8 μm particle sizes on Agilent 1200 Series UPLC interfaced to an Agilent 6520 Accurate-Mass QTOFMS. A volume of 20 μl of each sample was injected by auto-sampler to the column. Mobile phase comprised solvent A (water containing 0.1% formic acid) and solvent B (acetonitrile containing 0.1% formic acid) was used in gradient mode. The following gradient elution was carried out: eluent B 5–20%from 8 selleck to 15 min; eluent B 45–65% from 22 to 30 min; eluent B 65–90% from 35 to 40 min (to wash the column); eluent B 5% for 40–45 min (for column equilibration). The flow rate of
the solvent was maintained 0.2 ml/min. The mass spectrometer was operated in positive mode in the m/z range 100–1100 at acquisition rate of 2 MS/MS and 3 MS spectra/s with following parameters: gas temperature MK0683 mouse 350 °C, nebulizer 45 psi, drying gas flow 11 L/min, capillary 3.5 V, skimmer voltage 65 V and fragmentor voltage 175 V. Instrument
was calibrated and tuned as per instruction of manufacturer. To assure mass accuracy of recorded ions, continuous calibrations with internal and infused standards with samples (lidocaine, D-camphor, 5, 7-isoflavone) were performed during analysis.
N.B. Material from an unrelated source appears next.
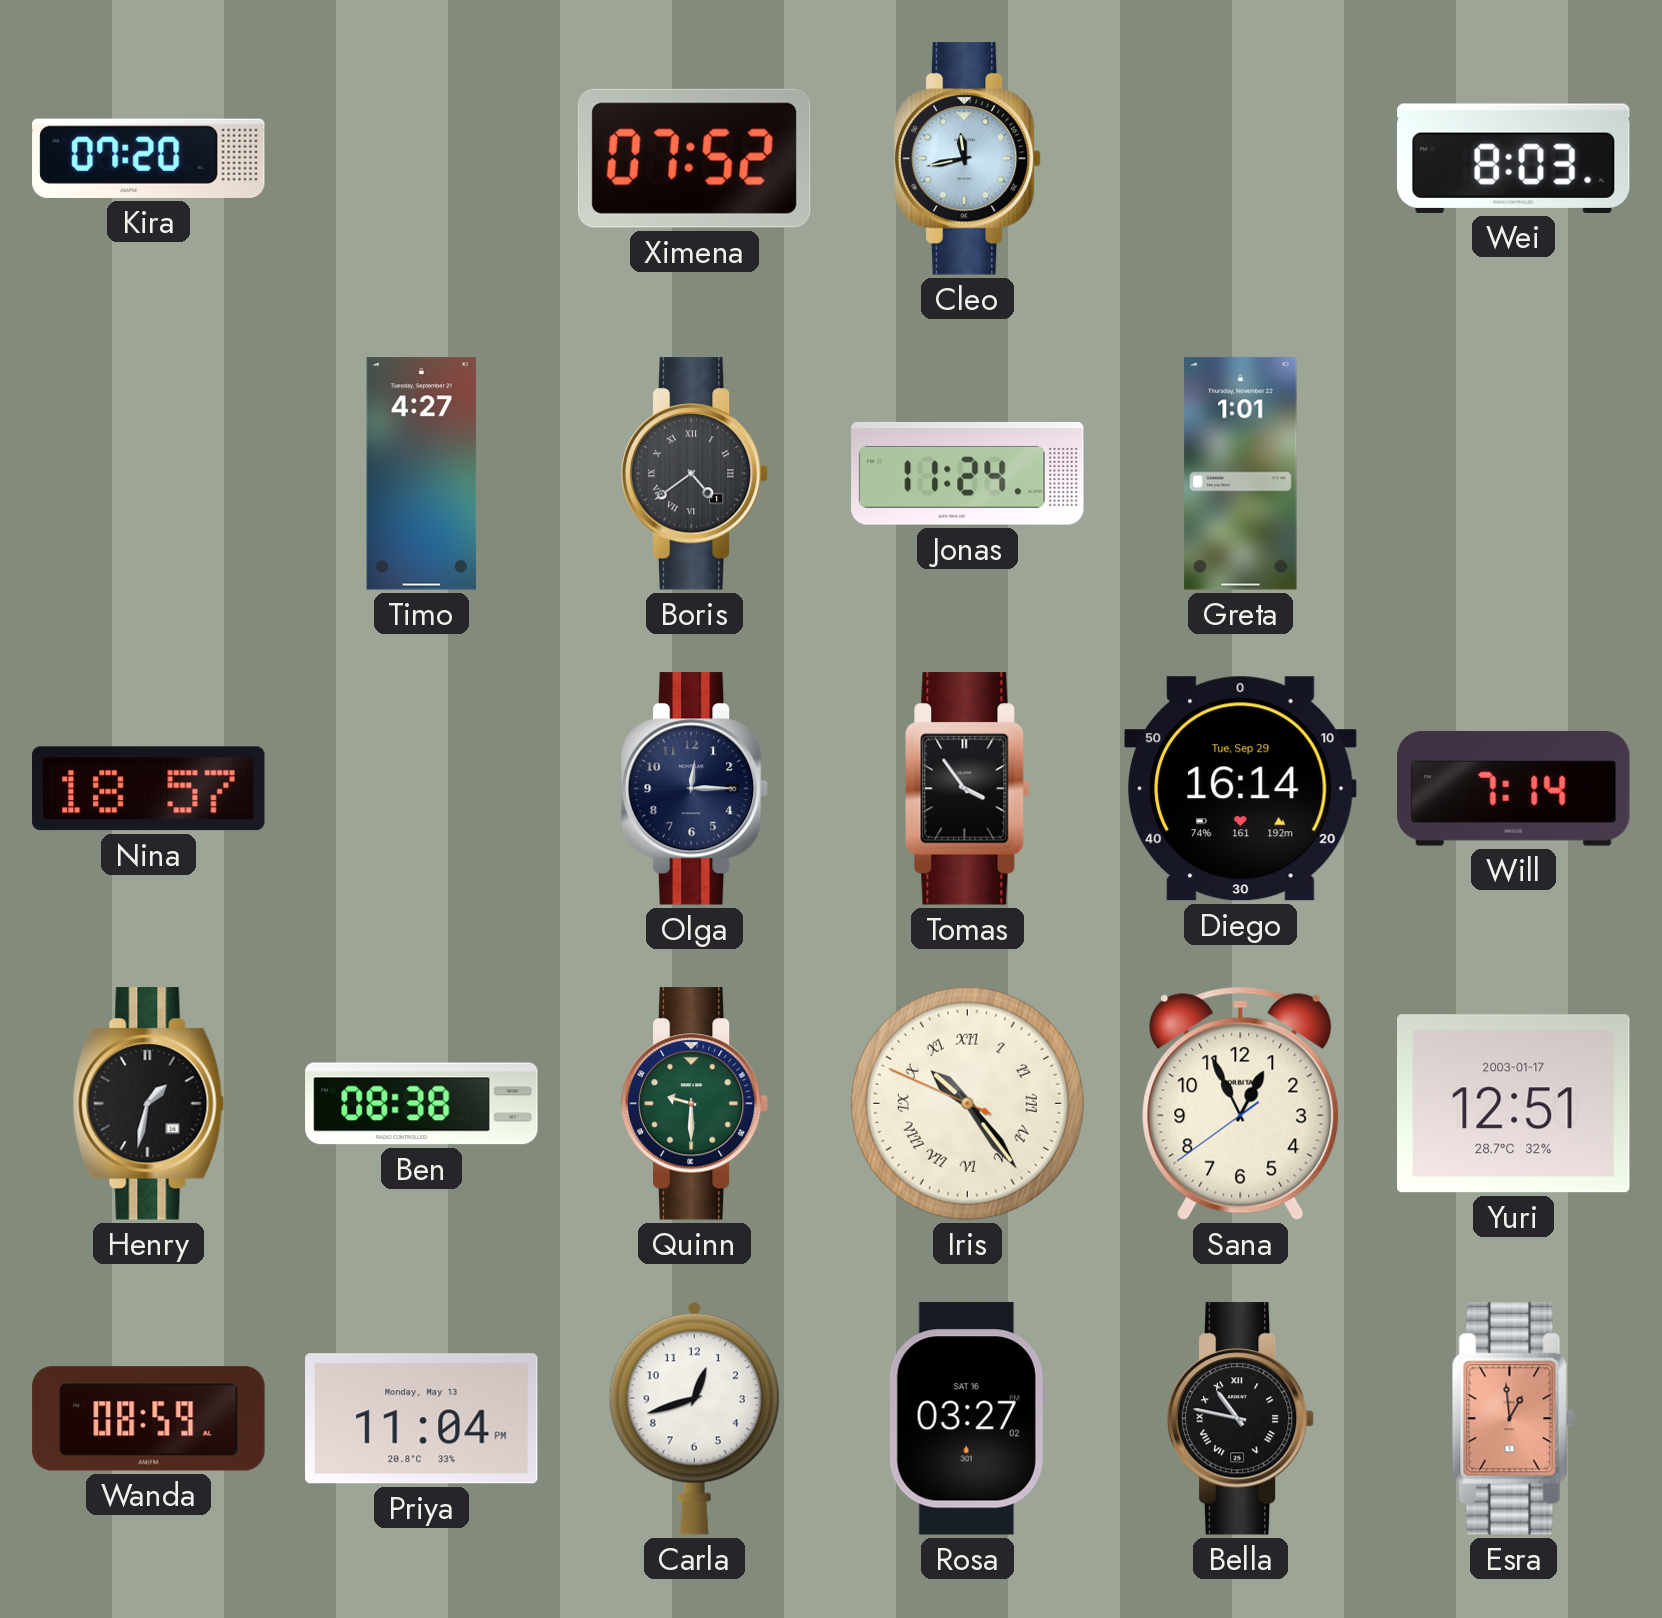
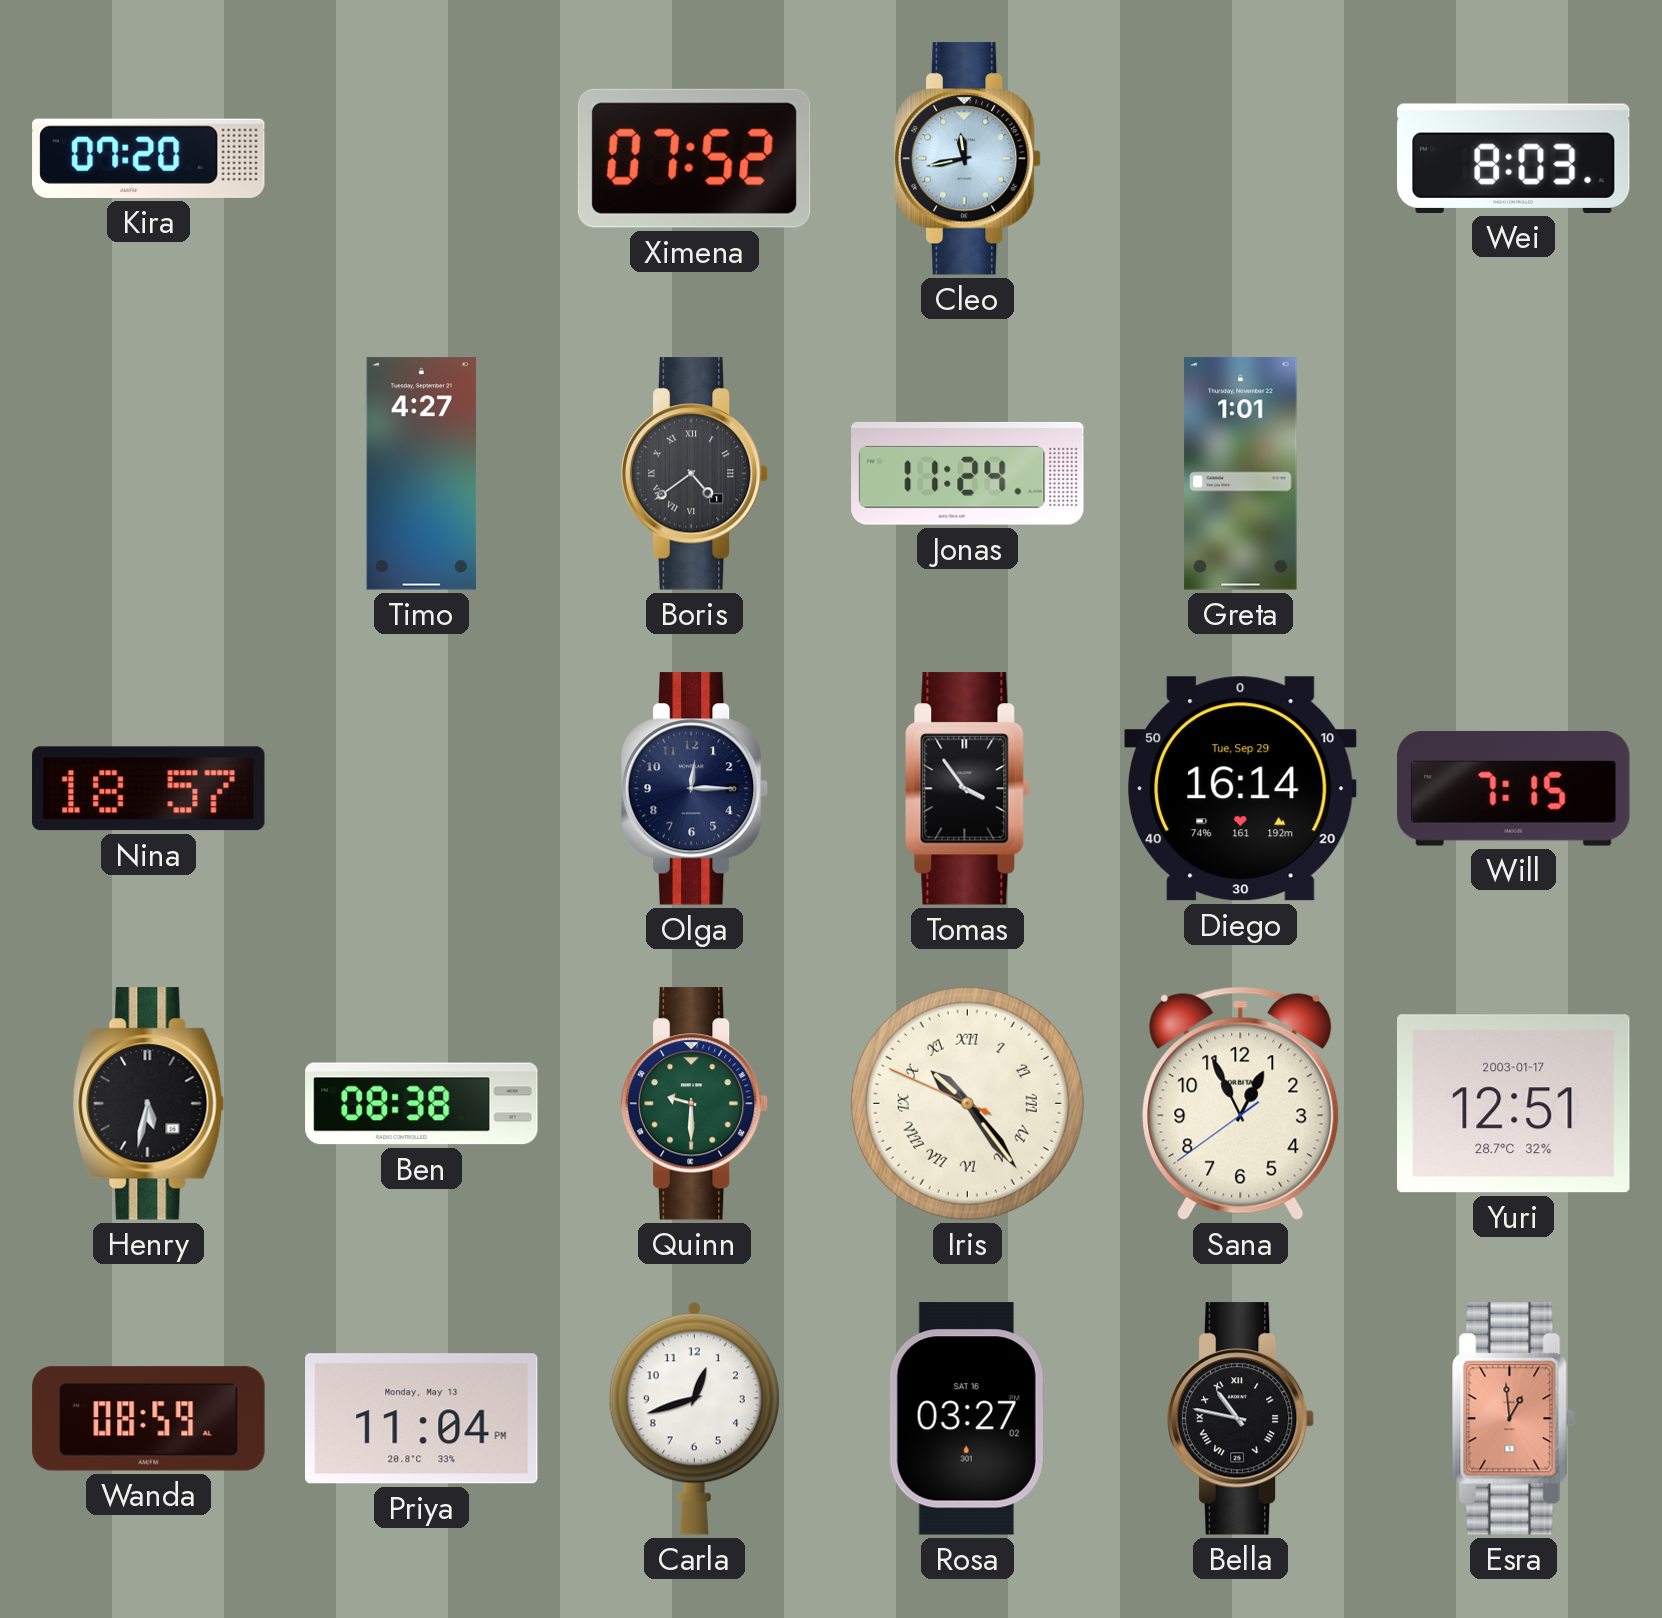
Will: 7:14 -> 7:15
Henry: 1:32 -> 5:32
MassHunter Workstation software (MassHunter version 3.1) was used for UPLC–QTOFMS data processing which includes of peak detection, chromatographic alignment, background removal, normalization and mass filtering. The raw data set acquired were initially analyzed by Molecular Features (MFs) extraction software for the detection of the compounds. The list of chemically qualified MFs was generated by eliminating interferences and reducing data complexity. Molecular formulae were estimated Chlormezanone on the basis of fragment patterns of ions. Different intensity threshold from 1000 to 10,000 cpu was used for molecular feature extraction in the full retention time range. Background subtracted data of compound exchange (.cef) files was exported into the Mass Profiler Professional (MPP) software package
(Agilent Technologies, version B 02.02). MPP was used for statistical evaluation of technical reproducibility and comparison of samples. In MPP, the retention time and m/z alignment across the sample sets was performed using a tolerance window of 0.2 min and 20 mDa. Molecular Features were reduced stepwise based on frequency of occurrence, abundance of respective MFs in classes and one-way analysis of variance (ANOVA). A probability level of p < 0.05 was applied to reduce nonsignificant molecular features. Compounds that satisfied fold change cut-off 2.0 in at least one condition pair were selected for further analysis and differentiation. Principal component analysis (PCA) and partial least squares discriminant analysis (PLS-DA) were performed using MPP. The MS/MS were performed in positive ion mode with optimized parameters. As juice of T.